En Belgique, la chasse à l'homme continue et l'extrême droite sort du bois
À la Pentecôte, trois jours de suite, une bonne centaine de personnes ont marché sous la pluie pour dire leur soutien au caporal Jürgen Conings. Un fugitif vu par les manifestants comme un nouveau Rambo, un “combattant de la liberté”, voire un héros. Les rassemblements se sont tenus en bordure de la gigantesque forêt de 12 000 hectares près des Pays-Bas, où la traque se poursuit depuis le 18 mai. "Tous comme un seul homme aux côtés de Jürgen" : ce slogan sur une pancarte brandie dans le défilé est aussi le nom d'un groupe Facebook qui en quelques jours a rassemblé 45 000 membres. Le réseau social l'a fermé hier.
Ce soutien massif inquiète les autorités. "Soutenir cet homme, c'est soutenir un homme qui menace de blesser et de tuer des innocents", a affirmé la ministre de la défense Ludivine Dedonder lors d'une conférence de presse au siège de l'état-major de la Défense belge. Parce que Jürgen Conings est fiché pour sa proximité avec l'extrême droite ; parce qu'il a déjà été sanctionné par l'armée pour avoir tenu des propos racistes ; parce que cet ancien tireur d'élite qui a fait le Kovoso, l'Irak et l'Afghanistan s'est enfui avec des lance-roquettes volées à sa caserne; parce qu'il est soupçonné de vouloir projeter un attentat contre un virologue et des représentants de l'État.
Les autorités dénoncent aussi le fait que des militaires – ou anciens militaires – affichent ouvertement leur sympathie pour Conings tout en propageant l'idée que la faiblesse des politiques mène le pays dans le mur et que seule l'armée peut prendre les choses en main. Un discours qui émerge ailleurs, y compris en France.
L'extrême droite sort du bois
Ce fait-divers qui met la Belgique en émoi a surtout braqué les projecteurs sur les mouvements d'extrême droite dans la partie néerlandophone du pays. Dans les Flandres, les groupes d’extrême droite ne se retrouvent plus uniquement sur d’obscurs forums pour parler "grand remplacement", ils se rassemblent dans l'espace public.

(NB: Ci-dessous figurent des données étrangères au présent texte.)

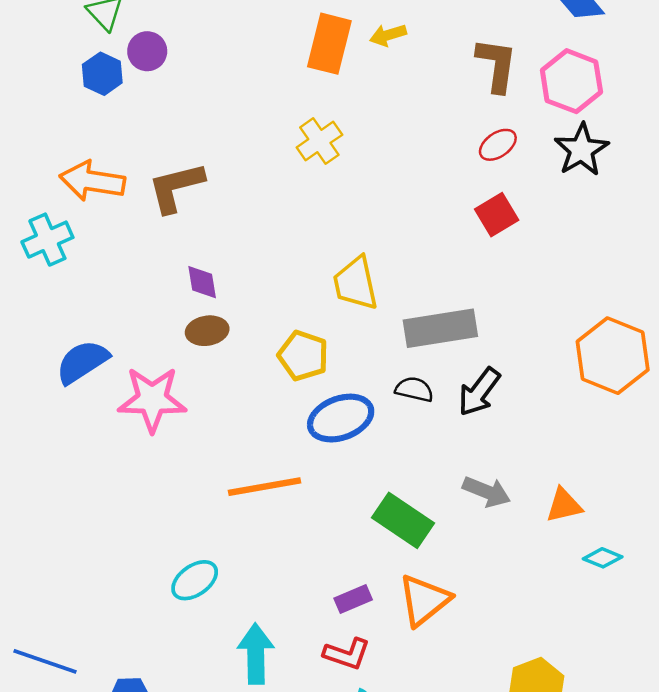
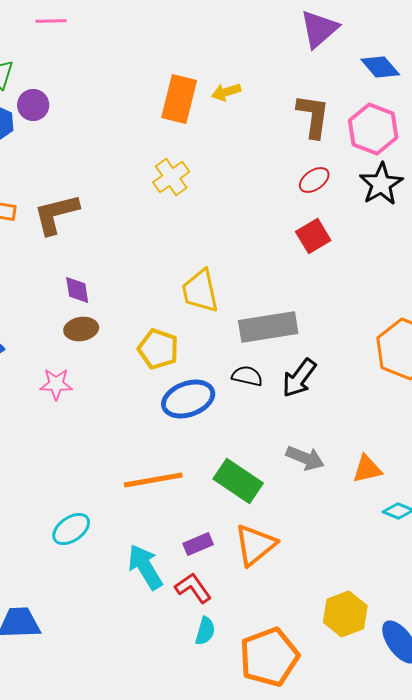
pink star: (152, 399) -> (56, 384), moved, size x0.6
orange line: (265, 487) -> (153, 480), moved
cyan arrow: (256, 654) -> (145, 567), moved, turned -30
red L-shape: (347, 654) -> (193, 588), turned -144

Une confiance et une visibilité qu'ils doivent en grande partie au Vlaams Belang, un parti nationaliste qui s'est largement imposé aux élections générales il y a deux ans et qui ne cesse de gagner en popularité, en surfant sur la frustration liée à la crise sanitaire. Un électeur flamand sur deux est prêt aujourd'hui à voter pour lui.
Le Vlaams Belang est le seul parti à avoir gardé le silence sur l'affaire Conings. Mais il peut se frotter les mains : chaque jour le nom du fugitif en liberté s'étale à la une des médias belges. Chaque jour, les dirigeants actuels perdent un peu plus de crébilité.